# Running the angles



## Lovin Drywall (May 27, 2016)

Hey just curious why when I run my angles I get small air holes in the corner of the angle here and there I flush or glaze with either a 3 inch tin flusher or a 3 inch mechanical and then I use an applicator to apply mud and coat behind with a 3.5 inch they look real nice just the holes here and there suck


----------



## krafty (Jun 30, 2016)

We go back and do the three ways after by hand to tighten them up.

Sent from my LGL16C using Tapatalk


----------



## Lovin Drywall (May 27, 2016)

yeah I do that as well just in the angle itself I see them


----------



## BOBTHEFIXER (Oct 28, 2013)

Lovin Drywall said:


> yeah I do that as well just in the angle itself I see them


maybe the mud isnt thin enough ? or isnt mixed good.. 

unless those corners were painted before (not new)...


----------



## Lovin Drywall (May 27, 2016)

no its not painted new construction it happens every house for a long time only with the mechanical head though not a tin head not sure


----------



## krafty (Jun 30, 2016)

Oh yeah we get those too flusher does seem to leave less though, usually paint will fill them.

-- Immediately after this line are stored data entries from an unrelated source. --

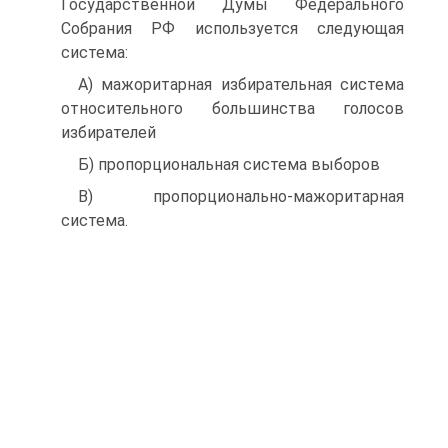
Государственной Думы Федерального
Собрания РФ используется следующая
система:
A) мажоритарная избирательная система
относительного большинства голосов
избирателей
Б) пропорциональная система выборов
B) пропорционально-мажоритарная
система.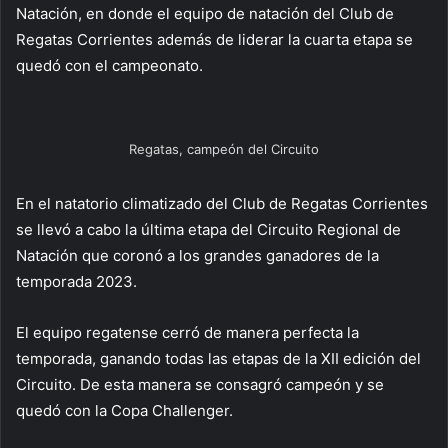
Natación, en donde el equipo de natación del Club de
Regatas Corrientes además de liderar la cuarta etapa se
quedó con el campeonato.
Regatas, campeón del Circuito
En el natatorio climatizado del Club de Regatas Corrientes
se llevó a cabo la última etapa del Circuito Regional de
Natación que coronó a los grandes ganadores de la
temporada 2023.
El equipo regatense cerró de manera perfecta la
temporada, ganando todas las etapas de la XII edición del
Circuito. De esta manera se consagró campeón y se
quedó con la Copa Challenger.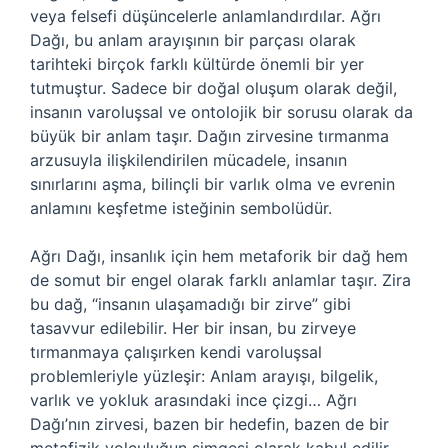
veya felsefi düşüncelerle anlamlandırdılar. Ağrı
Dağı, bu anlam arayışının bir parçası olarak
tarihteki birçok farklı kültürde önemli bir yer
tutmuştur. Sadece bir doğal oluşum olarak değil,
insanın varoluşsal ve ontolojik bir sorusu olarak da
büyük bir anlam taşır. Dağın zirvesine tırmanma
arzusuyla ilişkilendirilen mücadele, insanın
sınırlarını aşma, bilinçli bir varlık olma ve evrenin
anlamını keşfetme isteğinin sembolüdür.
Ağrı Dağı, insanlık için hem metaforik bir dağ hem
de somut bir engel olarak farklı anlamlar taşır. Zira
bu dağ, “insanın ulaşamadığı bir zirve” gibi
tasavvur edilebilir. Her bir insan, bu zirveye
tırmanmaya çalışırken kendi varoluşsal
problemleriyle yüzleşir: Anlam arayışı, bilgelik,
varlık ve yokluk arasındaki ince çizgi… Ağrı
Dağı’nın zirvesi, bazen bir hedefin, bazen de bir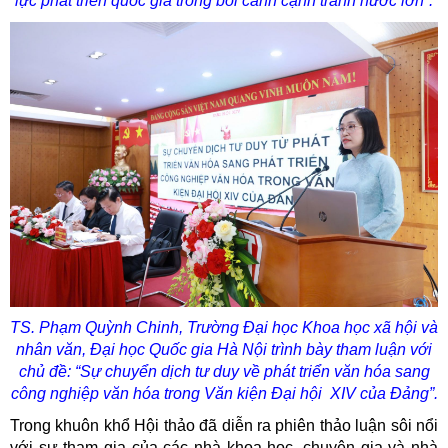
lực phát triển quốc gia trong bối cảnh cạnh tranh nước lớn”.
TS. Phạm Quỳnh Chinh,
Trường Đại học Khoa học xã hội và
nhân văn, Đại học Quốc gia Hà Nội trình bày tham luận với
chủ đề: “Sự chuyển dịch tư duy về phát triển văn hóa sang
công nghiệp văn hóa trong Văn kiện Đại hội XIV của Đảng”.
Trong khuôn khổ Hội thảo đã diễn ra phiên thảo luận sôi nổi
với sự tham gia của các nhà khoa học, chuyên gia và nhà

Sent from my LGL16C using Tapatalk


----------



## endo_alley_revisited (Aug 9, 2016)

Are you using light weight mud? I prefer topping compound.


----------



## FinisherDave (Jan 21, 2017)

Are you getting mud gaps where your tools aren't filling the area completely? I can see this happening with a flusher but I've never had it with a corner head/box combo. 

If it is with a corner box, then your mud is probably too heavy or thin. 

Also, try mixing plus 3 and topping 50/50... best finish mud I've ever used.


----------